▸ **Exercise details**: I need the number of lines in the listing below that include the string "size", and only that number.

▸ **Record set**:
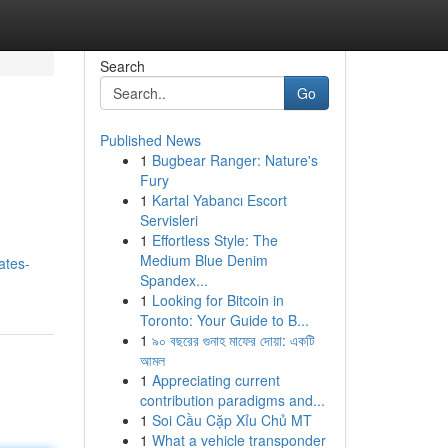
Search
Go
Published News
1
Bugbear Ranger: Nature's
Fury
1
Kartal Yabancı Escort
Servisleri
1
Effortless Style: The
Medium Blue Denim
ates-
Spandex...
1
Looking for Bitcoin in
Toronto: Your Guide to B...
1
৯০ বছরের গুনাহ মাফের দোয়া: একটি
আমল
1
Appreciating current
contribution paradigms and...
1
Soi Cầu Cặp Xỉu Chủ MT
1
What a vehicle transponder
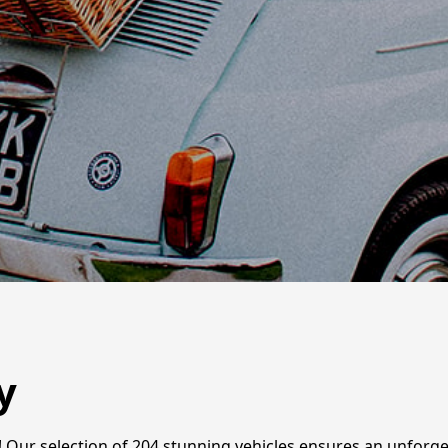
y
ire! Our selection of 204 stunning vehicles ensures an unfor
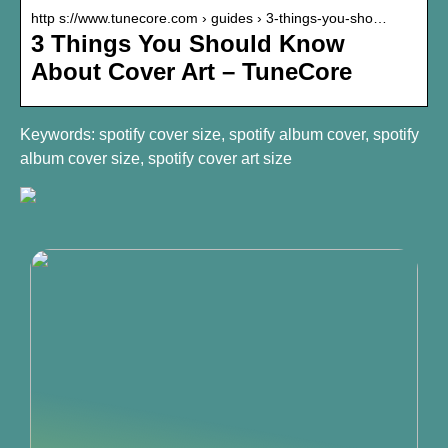
http s://www.tunecore.com › guides › 3-things-you-sho…
3 Things You Should Know
About Cover Art – TuneCore
Keywords: spotify cover size, spotify album cover, spotify
album cover size, spotify cover art size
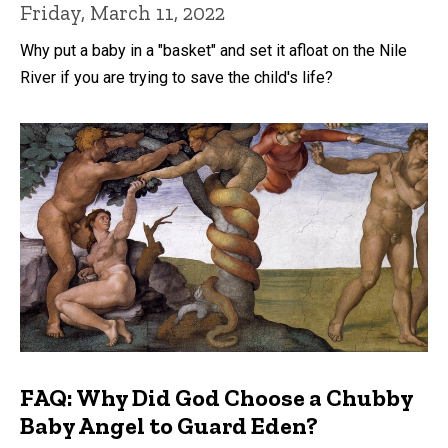
Friday, March 11, 2022
Why put a baby in a "basket" and set it afloat on the Nile
River if you are trying to save the child's life?
FAQ: Why Did God Choose a Chubby
Baby Angel to Guard Eden?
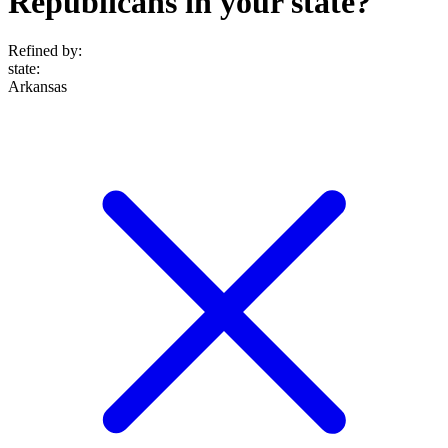
Republicans in your state?
Refined by:
state
:
Arkansas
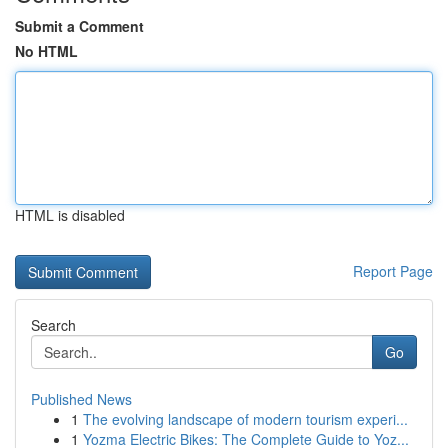
Submit a Comment
No HTML
HTML is disabled
Report Page
Search
Go
Published News
1
The evolving landscape of modern tourism experi...
1
Yozma Electric Bikes: The Complete Guide to Yoz...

▸ **Exercise answer**: 2